### Assignment
If a record below holds a picture, drop the picture and copy everything else exactly.

Start of Records

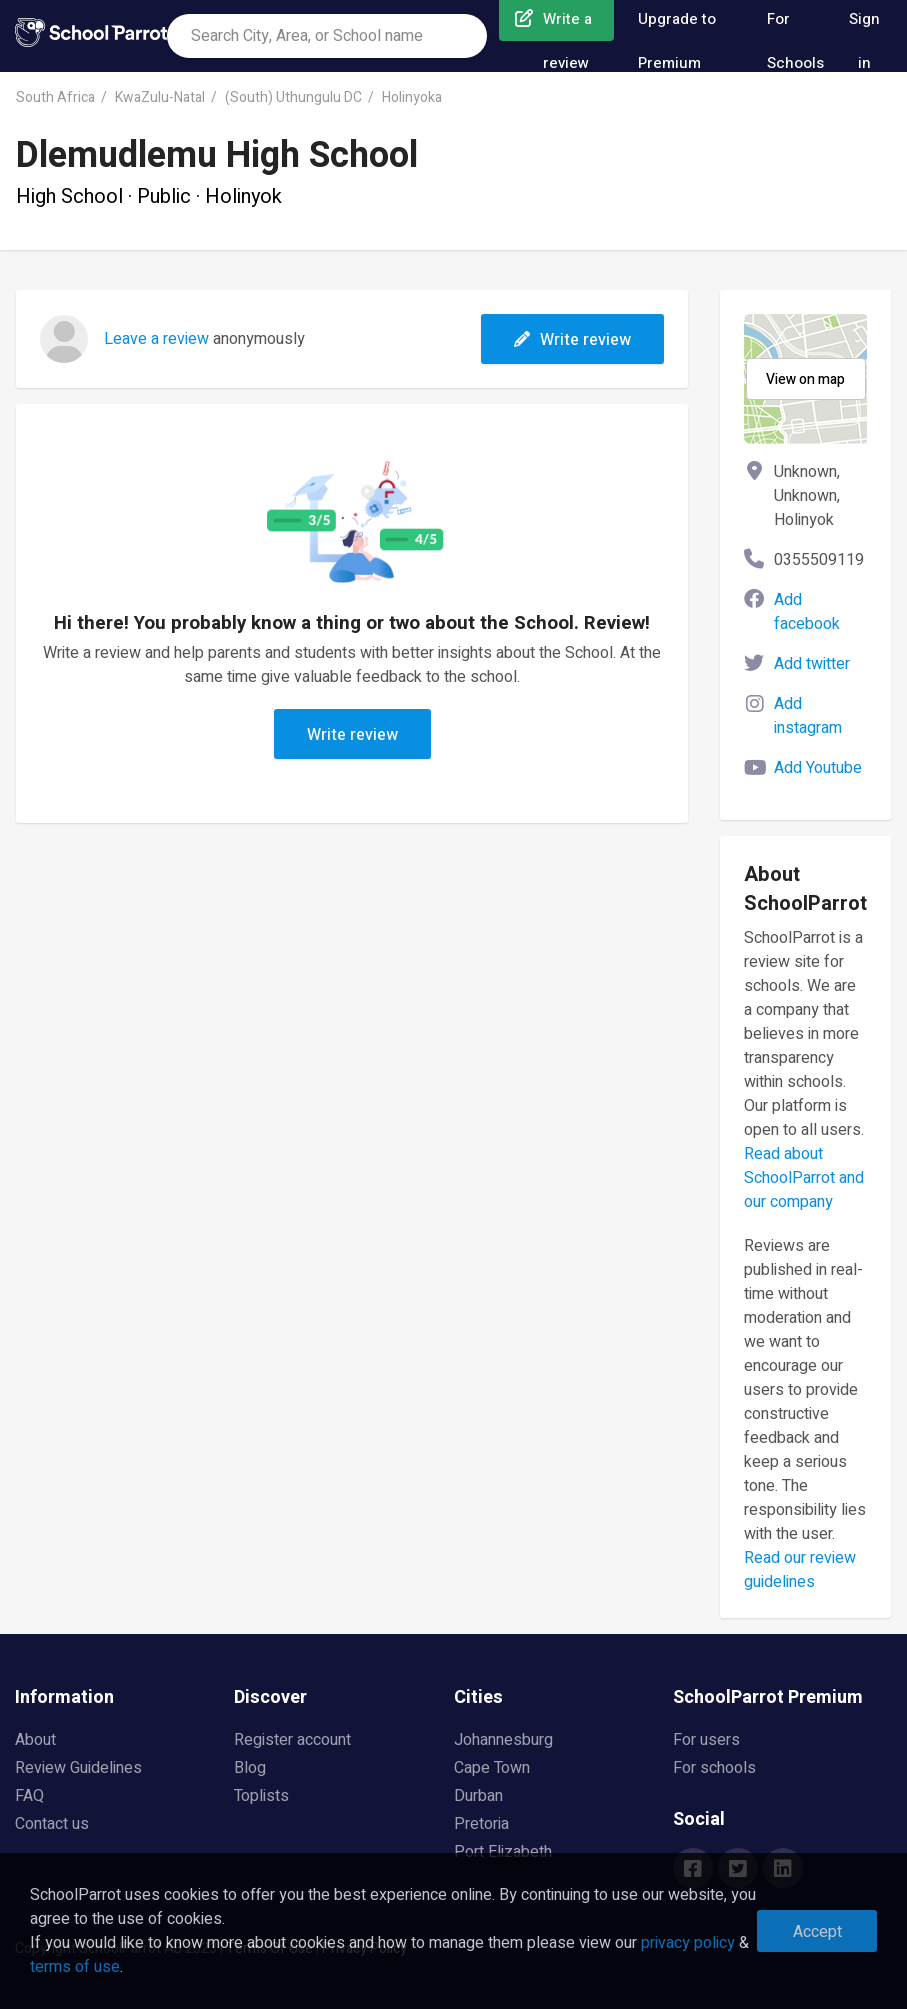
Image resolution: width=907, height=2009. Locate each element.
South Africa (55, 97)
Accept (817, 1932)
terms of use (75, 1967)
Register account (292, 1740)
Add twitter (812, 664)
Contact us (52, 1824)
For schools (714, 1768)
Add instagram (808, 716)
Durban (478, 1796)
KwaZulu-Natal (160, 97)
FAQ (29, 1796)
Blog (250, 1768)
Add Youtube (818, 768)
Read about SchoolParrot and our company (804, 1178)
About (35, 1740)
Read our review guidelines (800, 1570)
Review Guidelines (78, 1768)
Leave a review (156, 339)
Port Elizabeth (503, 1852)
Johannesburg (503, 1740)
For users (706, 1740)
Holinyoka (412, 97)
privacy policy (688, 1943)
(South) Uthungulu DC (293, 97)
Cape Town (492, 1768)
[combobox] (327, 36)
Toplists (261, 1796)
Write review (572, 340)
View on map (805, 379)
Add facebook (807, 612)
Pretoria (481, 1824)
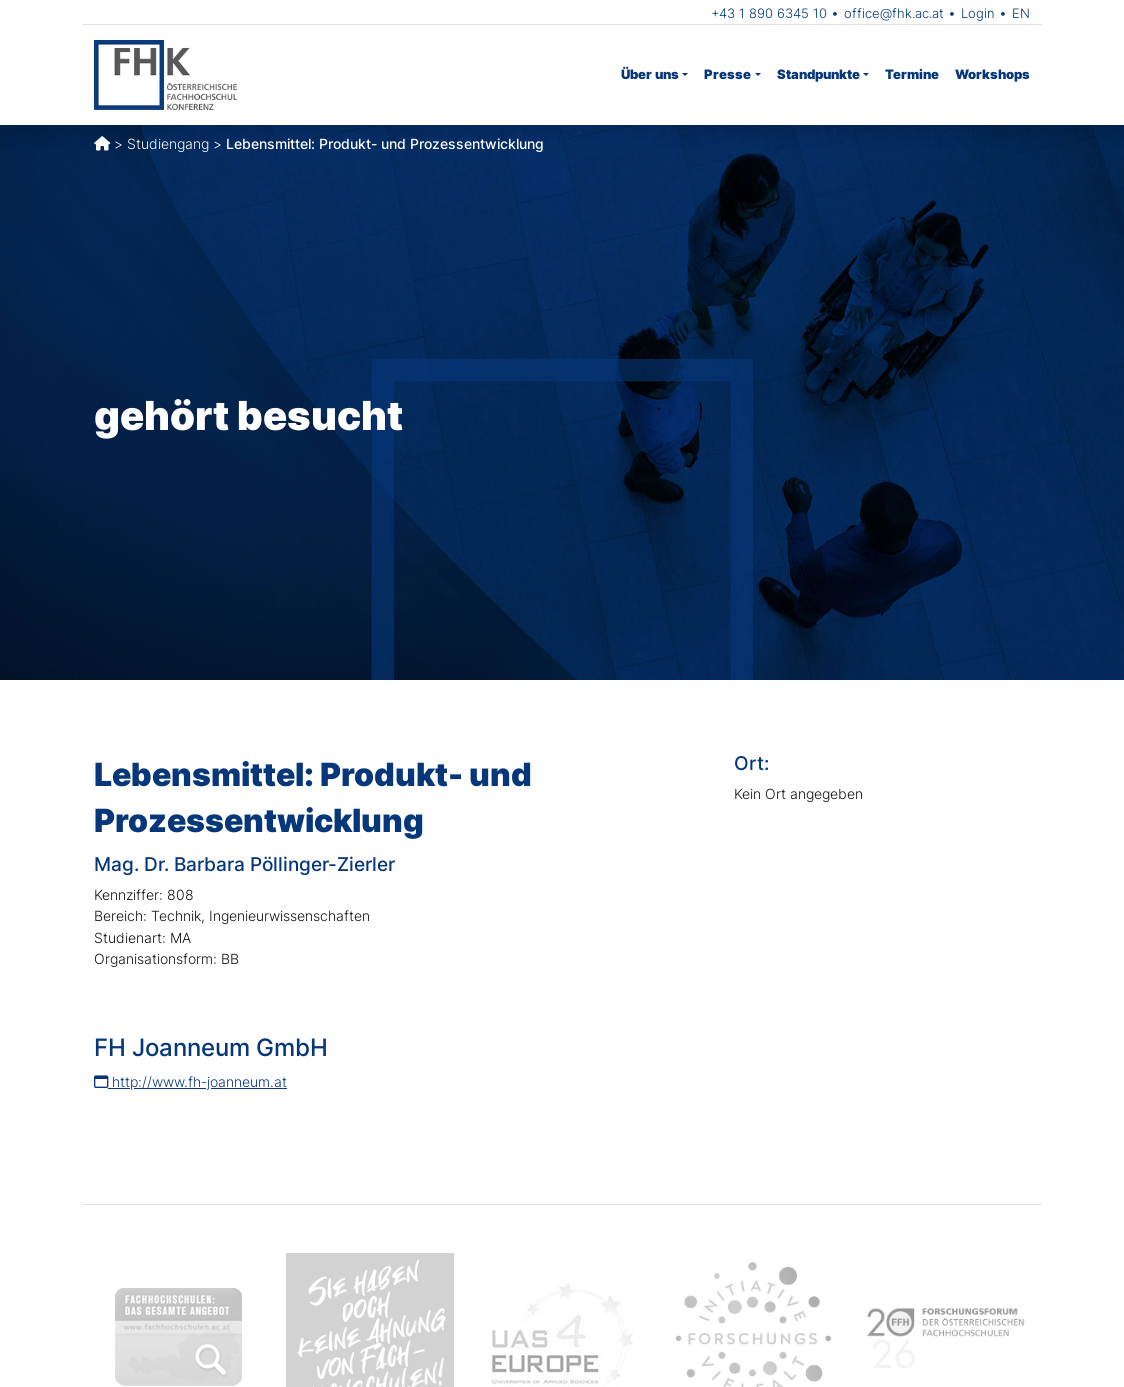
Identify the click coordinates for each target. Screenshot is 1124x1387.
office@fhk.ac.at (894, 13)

End of Records

### Solution for this task
Image resolution: width=907, height=2009. Locate each element.
South Africa (55, 97)
Accept (817, 1932)
terms of use (75, 1967)
Register account (292, 1740)
Add twitter (812, 664)
Contact us (52, 1824)
For schools (714, 1768)
Add instagram (808, 716)
Durban (478, 1796)
KwaZulu-Natal (160, 97)
FAQ (29, 1796)
Blog (250, 1768)
Add Youtube (818, 768)
Read about SchoolParrot and our company (804, 1178)
About (35, 1740)
Read our review guidelines (800, 1570)
Review Guidelines (78, 1768)
Leave a review (156, 339)
Port Elizabeth (503, 1852)
Johannesburg (503, 1740)
For users (706, 1740)
Holinyoka (412, 97)
privacy policy (688, 1943)
(South) Uthungulu DC (293, 97)
Cape Town (492, 1768)
[combobox] (327, 36)
Toplists (261, 1796)
Write review (572, 340)
View on map (805, 379)
Add facebook (807, 612)
Pretoria (481, 1824)
Identify the click coordinates for each target. Screenshot is 1124x1387.
office@fhk.ac.at (894, 13)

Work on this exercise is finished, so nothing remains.